Zudem sind die Entscheidungen der Vergangenheit nicht mehr zu ändern, und das Kind ist längst in den Brunnen gefallen. Oder besser gesagt, sind die Kinder in die Adipositasfalle, den Bewegungsmangel und die Smartphonesucht gefallen. Was wiederum den Nachteil hat, dass das kindliche Immunsystem keine Bekanntschaft mit Baum- und Strauchpollen machen kann und die Allergierate steigen wird.
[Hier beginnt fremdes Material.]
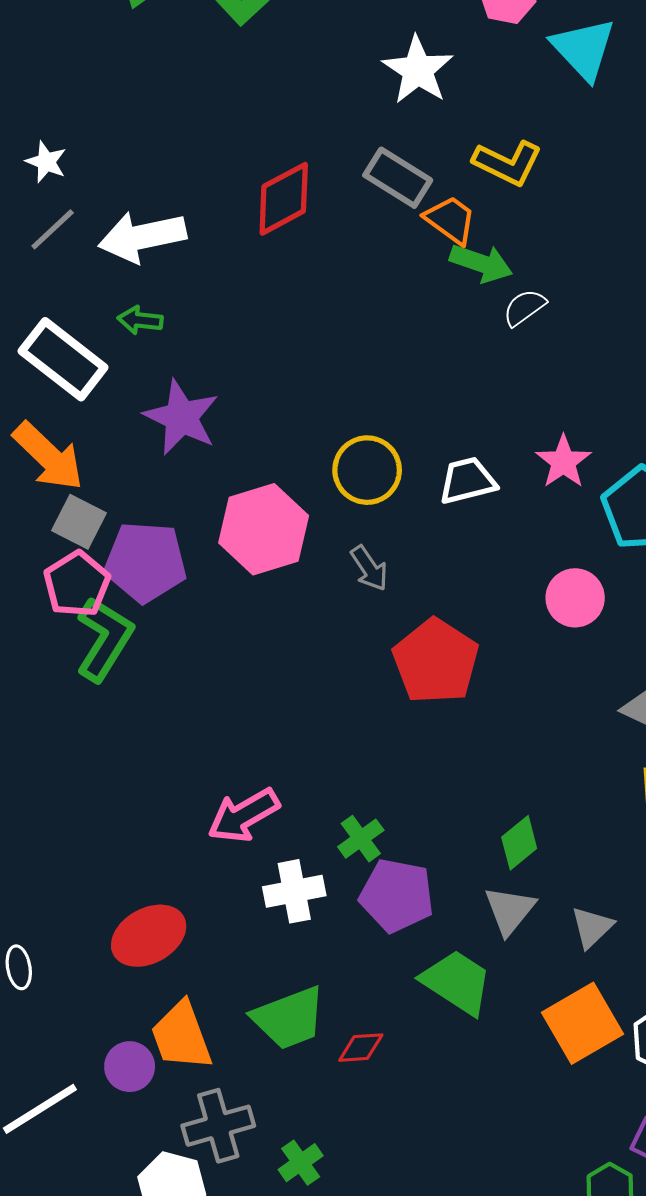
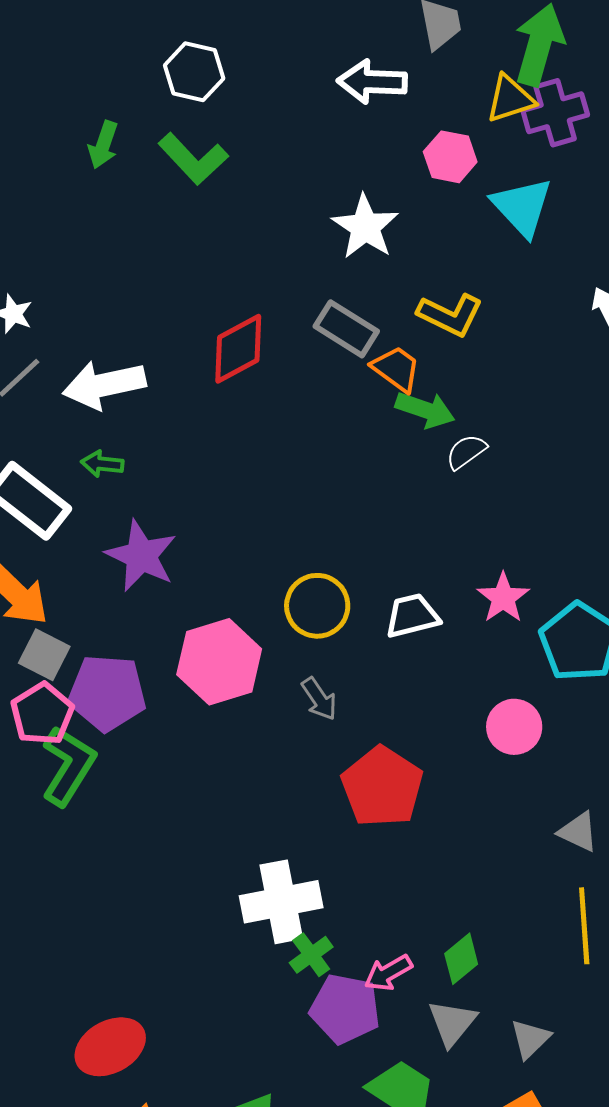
pink arrow: (244, 815) -> (388, 973), moved, size x0.7
white cross: (294, 891) -> (281, 902), moved, size x1.4

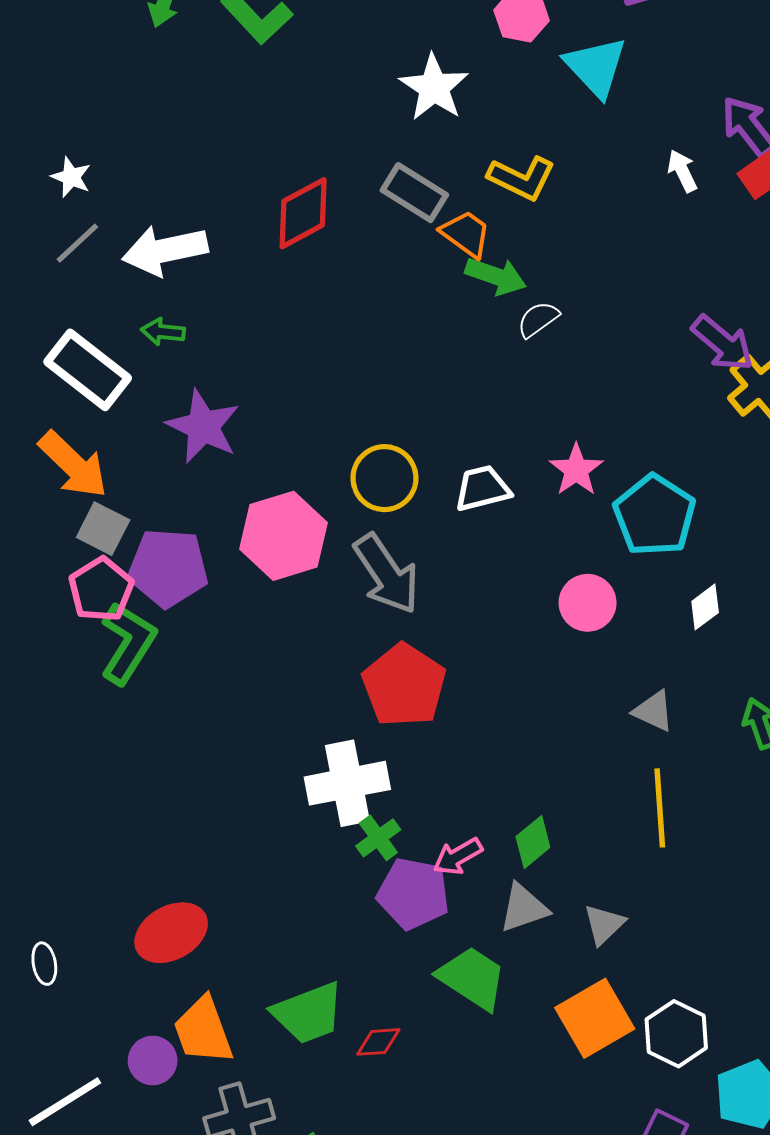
gray arrow: (319, 699) -> (387, 574), size x1.8
red pentagon: (382, 787) -> (404, 685), moved
gray triangle: (452, 1023) -> (524, 908), turned 32

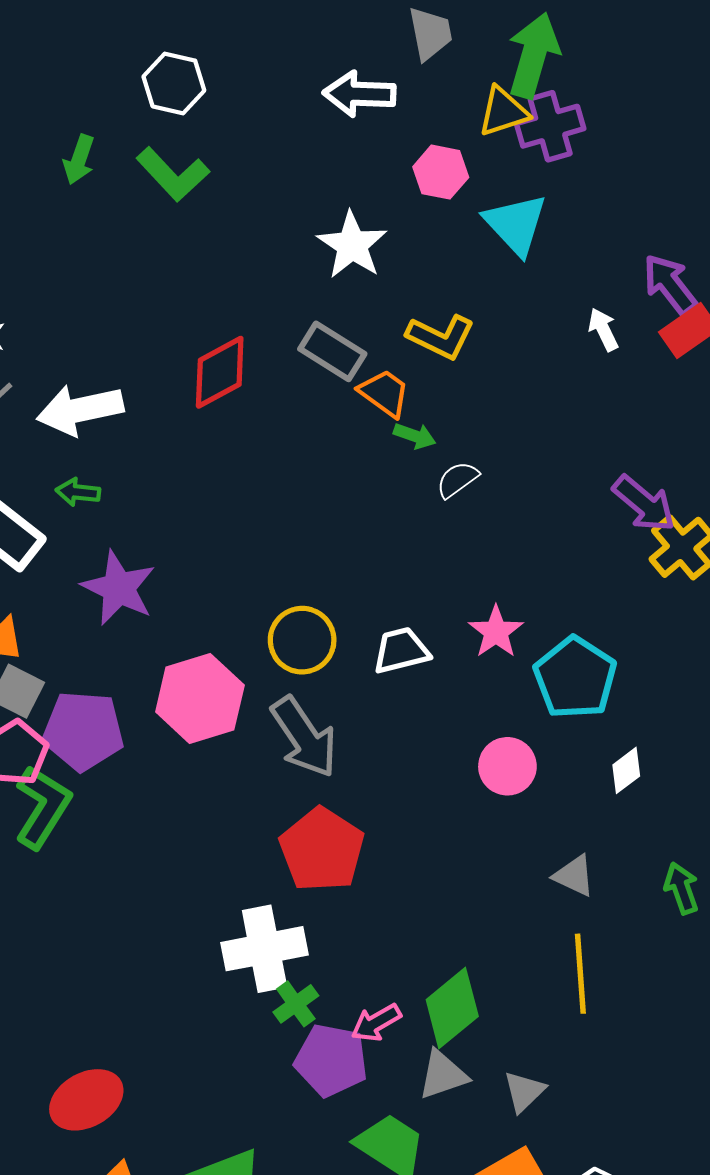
green arrow: (496, 276) -> (415, 436), size x0.7
green diamond: (533, 842) -> (452, 1008), size x1.5

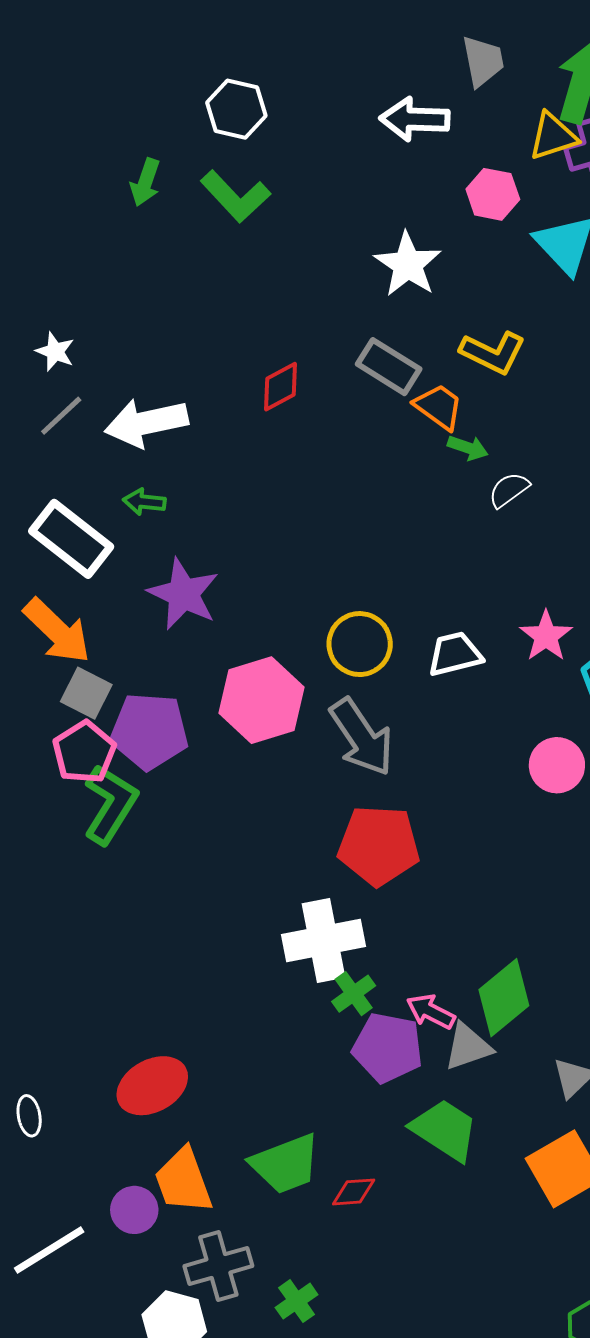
red diamond: (220, 372) -> (281, 387), size x0.7
red pentagon: (322, 850) -> (379, 845), turned -30
pink arrow: (376, 1023) -> (431, 1012), turned 57
gray triangle: (443, 1075) -> (468, 1047), moved

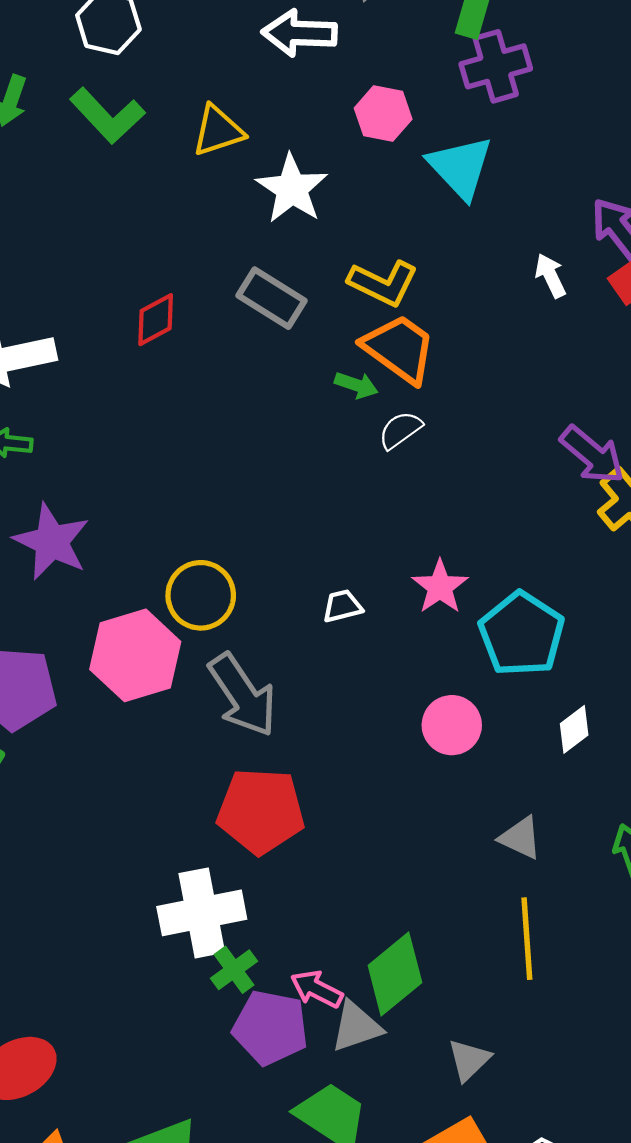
yellow triangle: (553, 136) -> (218, 131), moved
orange trapezoid: (439, 407) -> (399, 349), moved, size x1.4
yellow circle: (360, 644) -> (201, 595), moved
white trapezoid: (455, 654) -> (342, 606), size x0.7

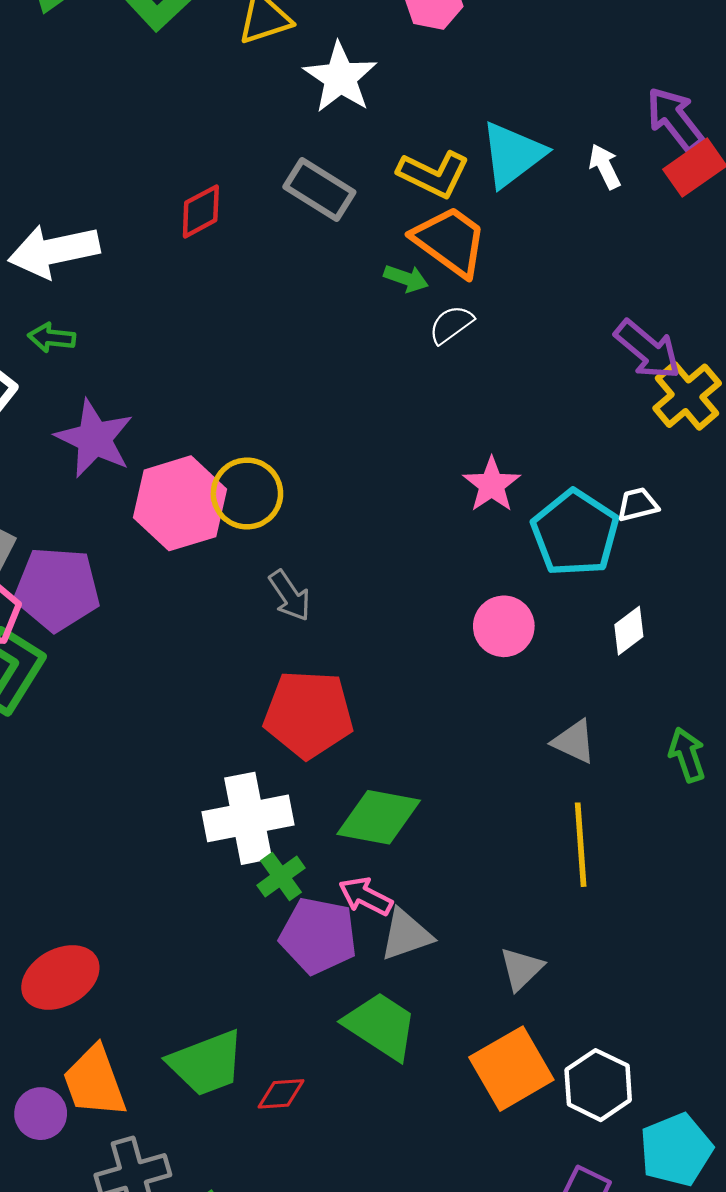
cyan triangle: (460, 167) -> (513, 154), moved, turned 36
white trapezoid: (342, 606) -> (638, 504), moved
pink hexagon: (135, 655) -> (180, 503), moved
gray arrow: (243, 695) -> (290, 596), size x0.6
green diamond: (395, 974) -> (379, 817), moved, turned 50

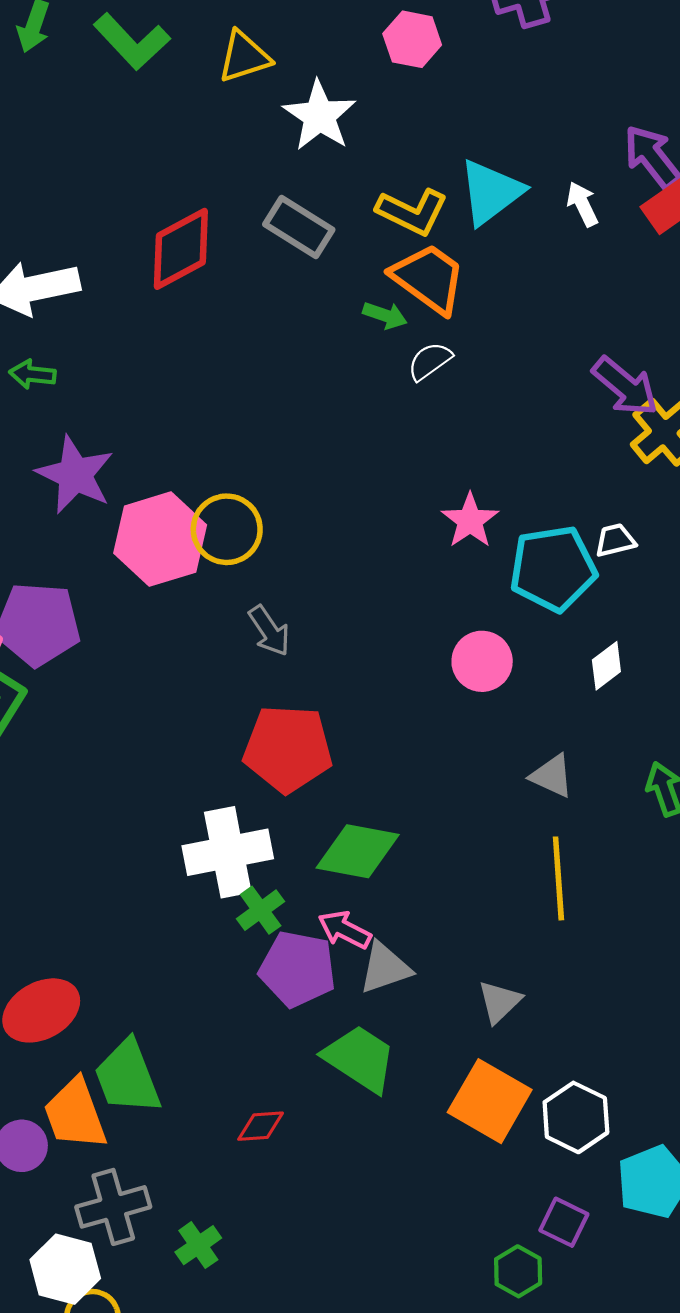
red diamond: (201, 211) -> (181, 249), size x1.5
cyan pentagon: (575, 533) -> (553, 569), turned 30
green trapezoid: (206, 1063) -> (127, 1077), moved, turned 90
orange square: (511, 1069) -> (490, 1101), turned -30

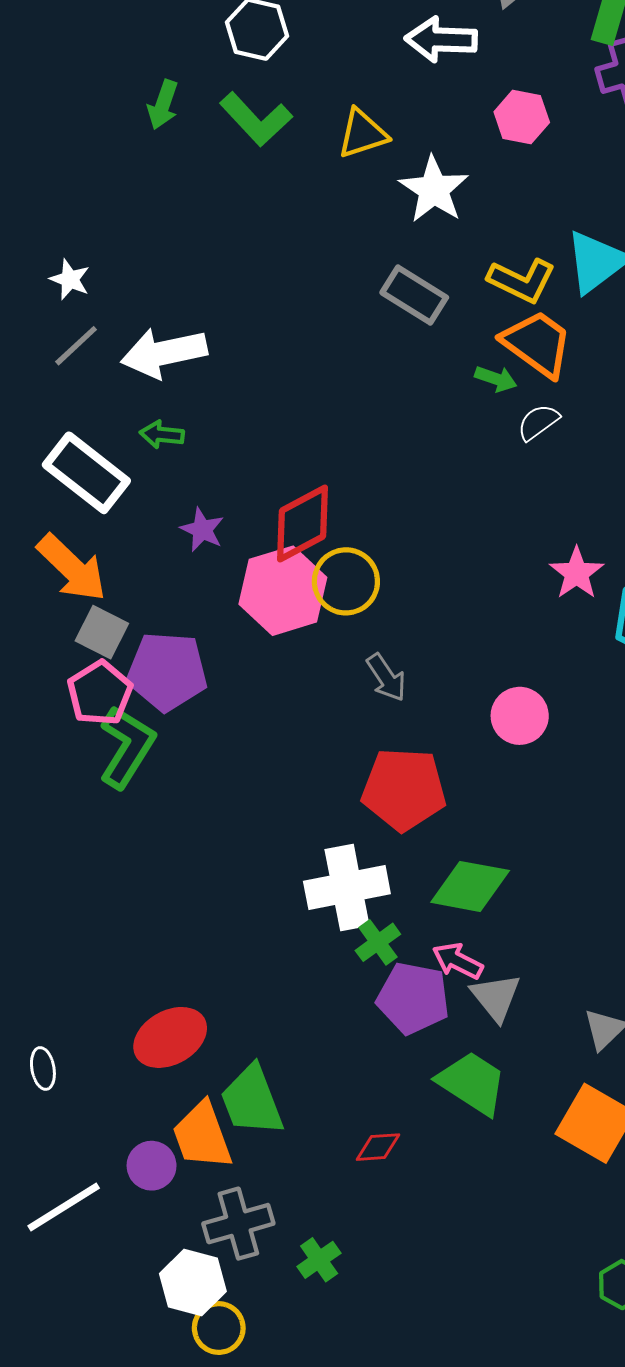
red diamond: (181, 249) -> (303, 523), moved
purple star: (75, 475) -> (202, 530), size x0.6
pink circle: (482, 661) -> (520, 716), moved
gray triangle: (385, 968) -> (496, 997), turned -50

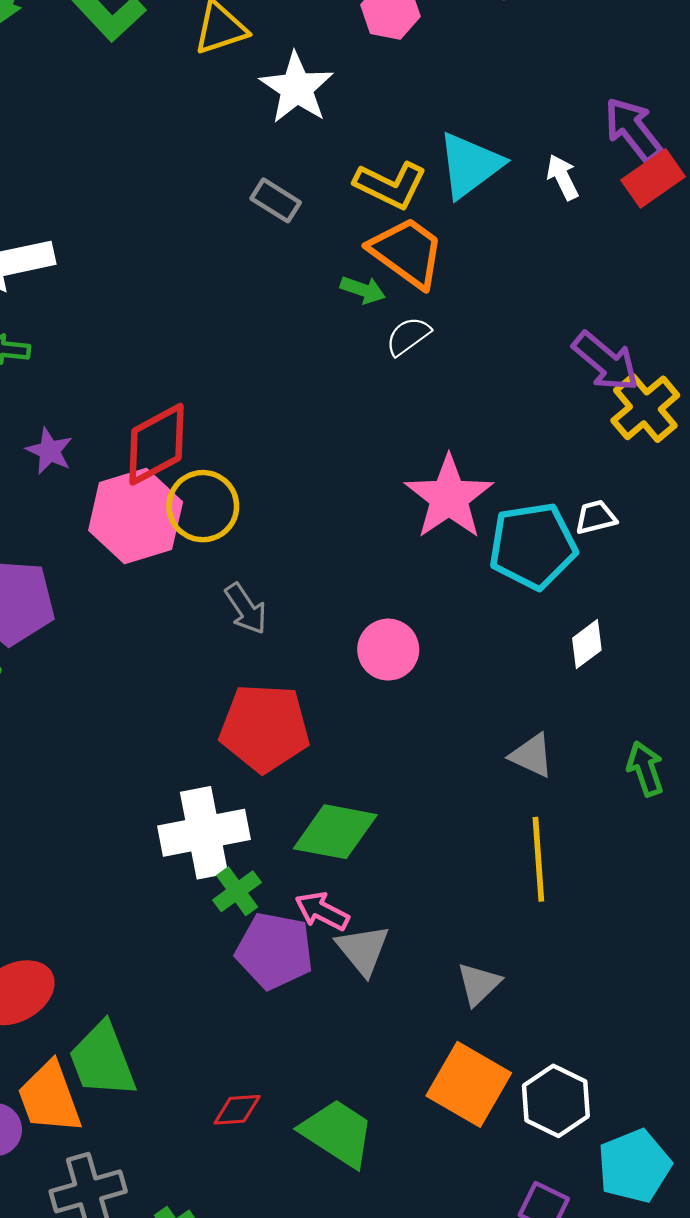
gray rectangle: (414, 295) -> (276, 200), size x0.7
pink star: (577, 573) -> (449, 497), size x1.5
green trapezoid: (472, 1083) -> (337, 1133), moved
Bei
jeglicher retrospektiven Aufarbeitung ist zudem zwingend zu berücksichtigen, dass der Mensch hinterher immer klüger ist – weshalb gutachterliche Bewertungen von Behandlungsabläufen auch immer nur aus der Ex-ante-Perspektive erfolgen können.
Antihistaminika haben die überaus schöne Eigenschaft, dass sie leicht sedierend wirken. Damit ist auch die Fahrtüchtigkeit eingeschränkt.
Ich wäre dafür, Antihistaminika in den Frühlings- und Sommermonaten generell ins Trinkwasser zu mischen. Dann bräuchten wir auch kein Cannabisgesetz mehr. Alle chillen auf Cetirizin, lassen das Auto stehen, die Luft wird besser, die Pollen milder und das Leben endlich wieder schön. Vielleicht käme die Welt so ein bisschen zur Ruhe.
In diesem Sinne mein Rezept für Sie: Rp: Cetirizin 10 mg 0-0-1.